Falconer proposed a formula for reduction of overall trade-distorting domestic support (OTDS), the broadest measure of domestic support. The formula for developed countries would be the current maximum Aggregate Measure of Support (AMS), plus 5 percent of the average value of production for the base years of 1995-2000 for product-specific AMS and 5 percent for non-product-specific AMS, plus the higher of existing Blue Box payments or 5 percent of average 1995-2000 value of production. Countries with OTDS of greater than $60 billion per year would reduce by 75-85 percent; those with $10-60 billion by 66-73 percent; and countries with less than $10 billion by 50-60 percent. The beginning U.S. OTDS would be $48.4 billion. A reduction of 66 percent would reduce it to $16.0 billion, and a 73 percent reduction to $13.1 billion. These numbers were agreed to by the U.S. in October of 2007. One-third of the reduction would occur at the beginning of the implementation period and the remaining amount in equal steps over five years.

The final bound limit on the AMS amber box proposed by Falconer would require the U.S. to reduce the current $19.1 billion per year limit by 60 percent to $7.6 billion as proposed by the U.S. in 2005. Thirty percent of the reduction would occur at implementation with the remaining amount spread equally over four years. Product-specific AMS limits for the U.S. would be created based on total AMS outlays for 1995-2000 and the proportional distribution of total AMS for 1995-2004. These product-specific limits are a way to keep countries from shifting outlays from one commodity to another. The limits would be imposed immediately or over three years. The proposal would also reduce the 5 percent of production value for the product-specific de minimis and the non-product-specific de minimis by 50 percent or 60 percent at the beginning of implementation or in five equal installments.

The Blue Box would continue to include payments for production limiting programs and include direct payments if no production is required and payments are made based on fixed bases and yields. A consensus has not been reached on if member states have to choose in advance which category to use. Total support could not exceed 2.5 percent of total average value of production in a suggested 1995-2000 base period. Product-specific payments would be limited. Payment could exceed those limits in the blue box with a corresponding permanent reduction in the product-specific AMS.

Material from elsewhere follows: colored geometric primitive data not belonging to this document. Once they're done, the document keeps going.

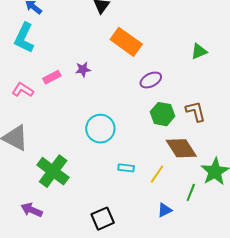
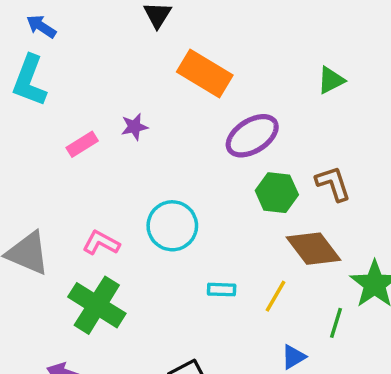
purple ellipse: (151, 80) -> (252, 136), size x1.4
pink L-shape: (23, 90) -> (101, 243), moved

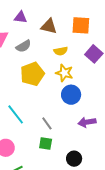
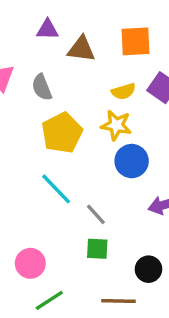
purple triangle: (21, 17) -> (48, 30), moved
gray semicircle: (23, 46) -> (42, 87), turned 105
yellow semicircle: (61, 51) -> (124, 91), moved
cyan line: (16, 114) -> (56, 189), moved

The mind numbing details of changes proposed by Chairman Falconer are part of the normal process of working out specific language of a trade agreement. While these changes, and more that will come in the months ahead, are important, they are not the leap forward necessary to avoid another year of frustration. Those changes have to come from the negotiating positions of the major countries.

Some participants in the U.S. agricultural policy debate have not completely grasped the fundamental agricultural trade policy shift within the WTO. In a Dow Jones Newswire interview at the end of 2007 outgoing USDA Chief Economist Keith Collins referenced U.S. lawmakers who have tied their policy thinking to the 1994 Uruguay Round agreement rather than the spirit of the Doha Round. That is a key point. U.S. policy makers are too wedded to the Uruguay Round policy framework that was designed as a transition to start the process of reducing trade distorting domestic supports by focusing on the most trade distorting programs at the beginning of the transition. That was only a beginning, not an end in itself. Countries are now demanding continued reforms while the U.S. is defending tinkering with the status quo.

The other “spirit of Doha” challenge for the U.S. is the supposed link between reducing domestic supports and gaining expanded access to markets in other countries. That link does not exist in the game plans of other negotiators. Domestic programs were to be further reduced with or without increased market access because the programs are trade distorting. Increased market access is at the core of WTO trade negotiations and is a benefit for exporting and importing countries without considering any tradeoff for domestic support programs.

Trade policies under the WTO were never meant to be static; they will continue to change as the members move toward freer trade. Chairman Falconer and the negotiators should be congratulated from pushing the agricultural trade policy agenda forward under difficult circumstances. Now decision makers in key governments like the U.S., EU, India and Brazil need to make sure their thinking aligns with the “spirit of Doha.” Without that, it will be another frustrating year in the agricultural trade policy trenches.